SAP foca em pequenas e médias empresas para expandir soluções na nuvem

Por Rafael Romer | 04 de Setembro de 2013 às 12h00

A SAP focará nas pequenas e médias empresas (PMEs) brasileiras para expandir suas soluções de nuvem no país. A aposta da produtora de software alemã é que a busca por competitividade estimule estas empresas a investirem em sistemas de gestão empresarial na nuvem. A intenção é atrair para a nuvem 145 mil novas empresas nos próximos três anos. Segundo Sandra Vaz, vice-presidente de vendas para o ecossistema e canais da SAP, tais empresas possuem receita média que varia entre R$ 450 mil e R$ 4 milhões e estão localizadas primariamente em grandes capitais do país. "É um mercado que vai trazer uma receita incremental, de crescimento, não é vender mais para os mesmo clientes, mas sim explorar novos mercados".

Para isso, a SAP deve investir no seu pacote para PMEs Business One, que já é vendido no Brasil no modelo de software como serviço (SaaS) com mensalidades a partir de R$ 300 por usuário.

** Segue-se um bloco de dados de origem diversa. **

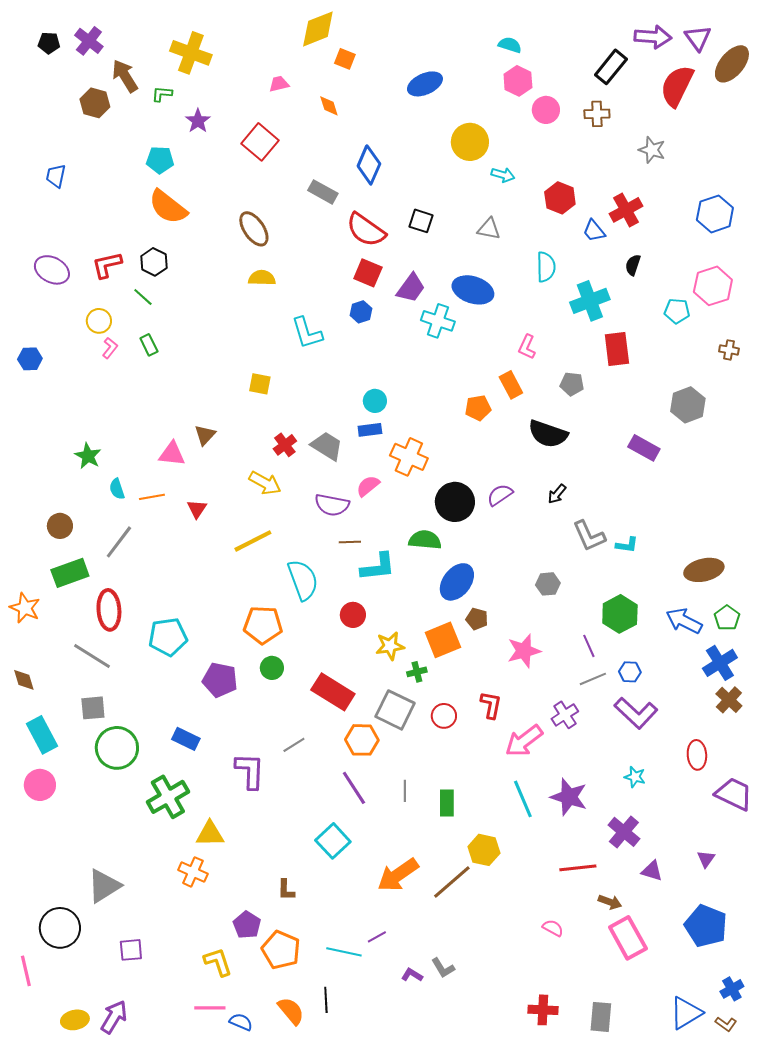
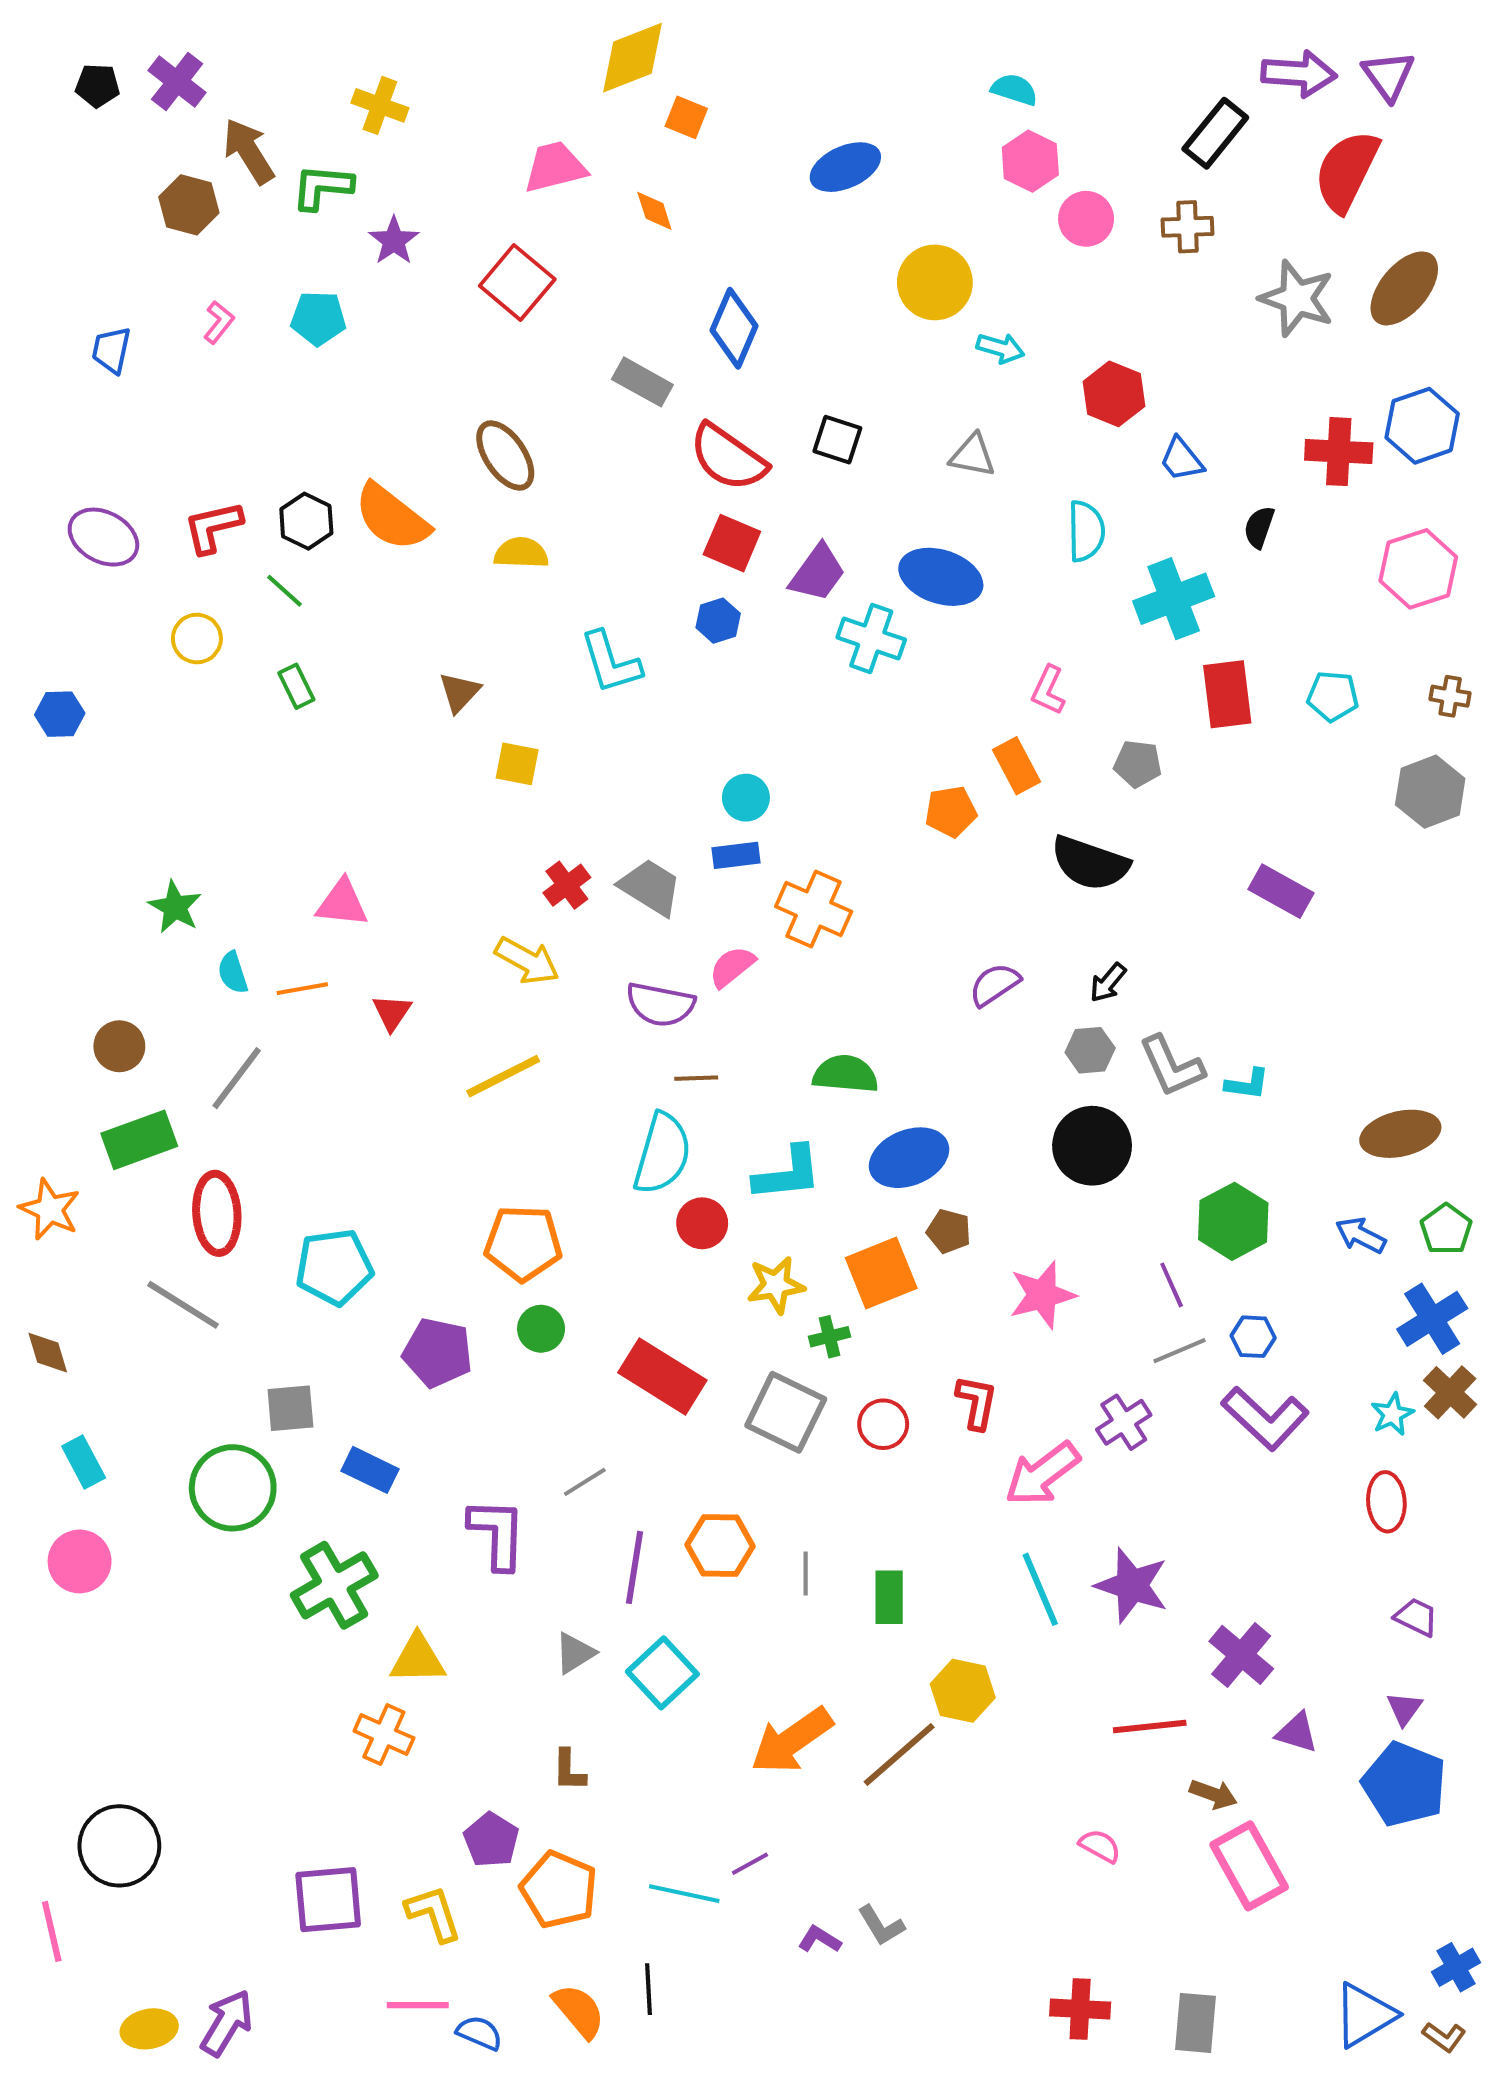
yellow cross: (191, 53) -> (380, 105), size x0.7
brown ellipse: (732, 64) -> (1404, 288), moved
pink trapezoid: (279, 84) -> (555, 167), size x1.6
green L-shape: (162, 94) -> (322, 187), size x1.5
gray star: (652, 150) -> (1297, 298), size x1.4
orange semicircle: (168, 207) -> (392, 517), moved
red cross: (626, 210) -> (1339, 452), moved, turned 32
cyan pentagon: (677, 311) -> (1333, 696), moved
pink L-shape: (110, 348) -> (219, 322), moved
gray hexagon: (688, 405) -> (1430, 792), moved
brown triangle: (205, 435) -> (459, 692), moved
black circle: (455, 502) -> (1092, 1146), moved
cyan L-shape: (378, 567) -> (788, 1174), moved
cyan semicircle: (303, 580) -> (662, 1154), moved, turned 36
blue ellipse: (457, 582) -> (909, 1158), turned 30
gray hexagon: (548, 584) -> (1090, 1050), moved
blue arrow: (684, 621) -> (1361, 1235), size x0.7
gray square: (93, 708) -> (290, 1408), moved
cyan rectangle: (42, 735) -> (84, 1462), size x0.7
orange hexagon: (362, 740) -> (720, 1546), moved
cyan star: (635, 777) -> (1392, 1414), moved, turned 30
purple line: (354, 788) -> (635, 1567), moved, turned 42
purple trapezoid: (734, 794) -> (1416, 1617), moved, size x0.6
gray triangle: (104, 886) -> (575, 1653), moved, size x0.6
blue pentagon: (706, 926) -> (1404, 1784), moved
purple square: (131, 950) -> (328, 1900), moved, size x1.5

No segundo trimestre deste ano, a solução avançou 103% no mercado. "Antes vocês demorava de dez meses a um ano para ter uma solução de ERP dentro de casa, hoje em dez dias você consegue ter uma solução em teste", afirmou a executiva da SAP. "O que mudou é que nossas soluções se tornaram mais simples, nossos parceiros tem capacidade de entender as soluções e criaram pacotes de serviços". Segundo ela, a companhia já conta com 200 clientes de serviços distribuídos em cloud no Brasil.

Para alcançar essas empresas, a SAP deve apostas em parcerias com bancos ou operadoras de telecomunicações, que têm esses empresários em sua carteira de clientes. Atualmente, 46% das vendas da SAP são indiretas, via parceiros de negócios. A SAP também está alinhando parcerias com data centers e parceiros de soluções para ofertar seus produtos na nuvem.

A expectativa da SAP se apoia em recentes estudos que apontam que ainda há muito espaço para o crescimento do mercado brasileiro de software e serviços, que têm projeções otimistas de valorização no curto e médio prazo. Segundo dados recentes da consultoria Frost & Sullivan, os investimentos em TI no Brasil ainda são majoritariamente focados em hardware, que representam 55% do total. De acordo com o líder de tecnologia da Frost & Sullivan para a América Latina, Fernando Berlfort, isso significa que ainda há um amplo espaço para o avanço de softwares (15%) e serviços (30%) no país, como é comum observar em mercados mais maduros de TI. "As empresas [na América Latina] não tem muito legado e estão crescendo muito, essa é a combinação perfeita para a computação em nuvem", explica.

Um levantamento recente da consultoria, do final do ano passado, mostrou que "estudar conceito de computação em nuvem" já é a segunda principal meta da pauta de inovação para tomadores de decisão em TI para este ano. "Muita gente ansiosa para ver os primeiros contratos, mas o mercado precisa de dois anos para ter uma prova de conceito e começar a implementação", avalia. Ao mesmo tempo, executivos em TI já passam a ver a escalabilidade, alta disponibilidade e baixo custo como fatores impulsionadores desse mercado. Entre as soluções de nuvem mais utilizadas no país em 2013 estão o e-mail, adotado por 57% das empresas entrevistadas pela consultoria, seguido pelas aplicações CRM (30,7%) e ERP (28%).

A Frost & Sullivan aponta que a venda de TI no modelo de serviços vai registrar crescimento exponencial nos próximos cinco anos, principalmente de aplicações no modelo de software como serviço (SaaS), que fechará 2013 com um crescimento de 74% em relação ao ano anterior, alcançando US$ 302 milhões. Até 2017, esse tipo de serviço movimentará uma receita de aproximadamente US$ 1,3 bilhão no Brasil.

A tendência observada pela consultoria é que os modelos de SaaS, Plataforma como Serviço (PaaS) e Infraestrutura como Serviço (IaaS), canibalizem o mercado atual de data centers e passem a substituir serviços como Colocation, Hosting Dedicado, Armazenamento e Contingência de Negócios, o que aponta para mais um avanço do modelo da nuvem. "O Brasil é um dos países mais caros para se contruir e manter a estrutura do Data Center", explica Belfort. Esses desafios já se refletem na mentalidade dos CIOs brasileiro, que apontam restrições orçamentárias (40%), alto custo operacional (35%), aumento de demanda por storage (33%) e ineficiência de hardware (30%) como alguns dos principais motivos para a manutenção do data center próprio.